We began with dreams larger than our means, in a small house and a smaller budget, but with great faith in each other. We argued over trivial things, then learned how to share space, pride and responsibility. The blessing was not in avoiding disagreements, but in ending them quickly, gently, and returning to each other with grace.
Then three children arrived, and the house grew louder, messier, fuller and happier.
Romance never left. It simply lived beside responsibility. As we climbed corporate ladders in multinational firms, our days filled with meetings, deadlines, cocktail parties and official functions. Before we knew it, our three babies were adults and eventually our “barkada.”
We cherished simple rituals of morning coffee, TV Mass, nightly rosaries, evening walks, the same seats at the table and the same way of saying goodnight. These routines quietly held our decades together.
In time, the children built lives of their own, and the house grew quiet again. Once more, it was just the two of us, like in the beginning, only gentler and more certain.
Our conversations shifted from tuition and other school fees, and report cards to travels, memories, dinners with children and grandchildren, and plans for Christmas reunions with the Lazo and Lacson clans.

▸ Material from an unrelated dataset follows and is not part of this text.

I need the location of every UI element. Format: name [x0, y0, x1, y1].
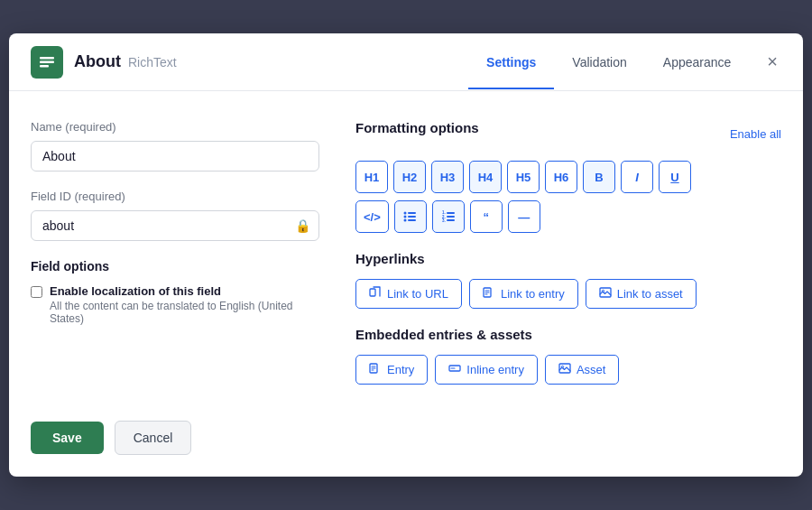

After our corporate years, we spent three decades in business, she in exports, I in shipping. She often traveled abroad, sadly during our wedding anniversaries and Valentine’s Day, to meet her buyers, while I busied myself visiting the ports where my ships called. Even distance became part of our story.

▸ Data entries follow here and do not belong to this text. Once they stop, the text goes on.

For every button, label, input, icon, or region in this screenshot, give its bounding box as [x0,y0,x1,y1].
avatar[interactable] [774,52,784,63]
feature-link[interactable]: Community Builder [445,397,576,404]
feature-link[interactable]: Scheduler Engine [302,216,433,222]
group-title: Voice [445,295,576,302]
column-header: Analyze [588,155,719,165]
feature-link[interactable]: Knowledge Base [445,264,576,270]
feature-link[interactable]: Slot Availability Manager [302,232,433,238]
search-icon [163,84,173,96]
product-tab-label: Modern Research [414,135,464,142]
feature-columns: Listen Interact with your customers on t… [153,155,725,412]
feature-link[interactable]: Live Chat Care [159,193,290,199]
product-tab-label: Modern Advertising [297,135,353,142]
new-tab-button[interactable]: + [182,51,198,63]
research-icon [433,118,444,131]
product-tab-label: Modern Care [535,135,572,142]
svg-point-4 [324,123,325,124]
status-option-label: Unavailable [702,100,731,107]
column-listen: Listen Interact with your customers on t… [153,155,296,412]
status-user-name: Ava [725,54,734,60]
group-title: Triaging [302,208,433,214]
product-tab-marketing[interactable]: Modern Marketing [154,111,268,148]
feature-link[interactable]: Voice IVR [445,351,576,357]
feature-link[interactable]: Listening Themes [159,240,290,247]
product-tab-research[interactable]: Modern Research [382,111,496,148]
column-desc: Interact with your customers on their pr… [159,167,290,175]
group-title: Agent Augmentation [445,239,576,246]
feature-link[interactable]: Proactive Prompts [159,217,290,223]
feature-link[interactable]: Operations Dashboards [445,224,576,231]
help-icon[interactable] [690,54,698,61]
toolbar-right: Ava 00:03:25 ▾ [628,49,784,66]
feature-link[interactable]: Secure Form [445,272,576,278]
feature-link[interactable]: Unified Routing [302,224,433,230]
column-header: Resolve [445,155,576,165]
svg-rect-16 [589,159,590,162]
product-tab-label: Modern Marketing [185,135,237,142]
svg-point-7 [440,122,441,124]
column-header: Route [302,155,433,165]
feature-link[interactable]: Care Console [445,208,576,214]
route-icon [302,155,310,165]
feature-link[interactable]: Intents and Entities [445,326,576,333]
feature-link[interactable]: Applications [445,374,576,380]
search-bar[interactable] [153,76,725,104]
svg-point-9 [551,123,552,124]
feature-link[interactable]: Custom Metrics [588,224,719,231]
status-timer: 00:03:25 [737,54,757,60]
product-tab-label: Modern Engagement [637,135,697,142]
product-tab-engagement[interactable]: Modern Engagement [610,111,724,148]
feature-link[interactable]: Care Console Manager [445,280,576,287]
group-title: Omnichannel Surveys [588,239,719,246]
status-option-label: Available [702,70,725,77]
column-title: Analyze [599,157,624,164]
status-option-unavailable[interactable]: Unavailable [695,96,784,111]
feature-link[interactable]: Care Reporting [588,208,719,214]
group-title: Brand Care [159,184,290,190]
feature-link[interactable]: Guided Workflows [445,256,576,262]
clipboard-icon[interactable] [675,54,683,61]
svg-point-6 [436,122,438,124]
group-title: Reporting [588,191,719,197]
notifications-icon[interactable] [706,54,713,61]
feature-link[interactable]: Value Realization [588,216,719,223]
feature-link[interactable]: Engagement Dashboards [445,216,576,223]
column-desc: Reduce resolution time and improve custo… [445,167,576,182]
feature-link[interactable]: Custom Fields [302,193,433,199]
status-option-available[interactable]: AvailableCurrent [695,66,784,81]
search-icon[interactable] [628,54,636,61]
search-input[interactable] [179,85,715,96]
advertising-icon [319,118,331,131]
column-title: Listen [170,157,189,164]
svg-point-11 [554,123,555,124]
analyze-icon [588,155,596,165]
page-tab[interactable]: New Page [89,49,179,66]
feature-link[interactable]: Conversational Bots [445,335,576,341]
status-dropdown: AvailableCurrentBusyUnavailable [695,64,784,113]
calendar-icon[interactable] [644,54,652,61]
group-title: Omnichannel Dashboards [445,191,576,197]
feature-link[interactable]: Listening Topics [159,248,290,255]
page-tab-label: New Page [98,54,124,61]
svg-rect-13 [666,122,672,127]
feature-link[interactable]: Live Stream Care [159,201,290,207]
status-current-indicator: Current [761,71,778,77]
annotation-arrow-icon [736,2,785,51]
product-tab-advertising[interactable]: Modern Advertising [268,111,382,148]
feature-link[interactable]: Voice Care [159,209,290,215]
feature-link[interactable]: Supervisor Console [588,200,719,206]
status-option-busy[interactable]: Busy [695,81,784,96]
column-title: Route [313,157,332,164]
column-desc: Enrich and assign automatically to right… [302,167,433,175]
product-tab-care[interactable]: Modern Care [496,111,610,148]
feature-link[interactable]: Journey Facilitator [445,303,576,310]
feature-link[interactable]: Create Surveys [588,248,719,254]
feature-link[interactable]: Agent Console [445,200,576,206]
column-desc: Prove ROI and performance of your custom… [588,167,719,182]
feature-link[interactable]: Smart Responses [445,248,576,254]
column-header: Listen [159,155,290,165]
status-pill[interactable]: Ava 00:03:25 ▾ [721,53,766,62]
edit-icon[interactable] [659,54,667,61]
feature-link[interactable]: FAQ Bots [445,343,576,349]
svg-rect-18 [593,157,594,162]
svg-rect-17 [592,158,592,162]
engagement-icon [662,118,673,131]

We have walked through illness, disappointment, celebrations, grief, success and many unexpected blessings. We have attended countless weddings, baptisms and funerals, reminders that life is fragile and time is precious.
Our marriage of 58 years has become a living treasury of memories.
In later years, arguments grew fewer and were quickly resolved with forgiveness and sincere reconciliation.
Perhaps the truest mark of our life together is that we no longer need many words. A glance, a touch, a quiet walk are enough.
Today, our marriage is no longer just a contract. It is a steady companionship so familiar that life without each other is beyond imagination.
As we mark 58 years, I am grateful not for the grand moments, but for our steady faithfulness to each other that carried us here. If there is a secret to our “ever after,” it is simply this: We kept choosing each other, in ordinary days and stormy seasons alike. And tonight, given another lifetime, I would still reach for the same hand.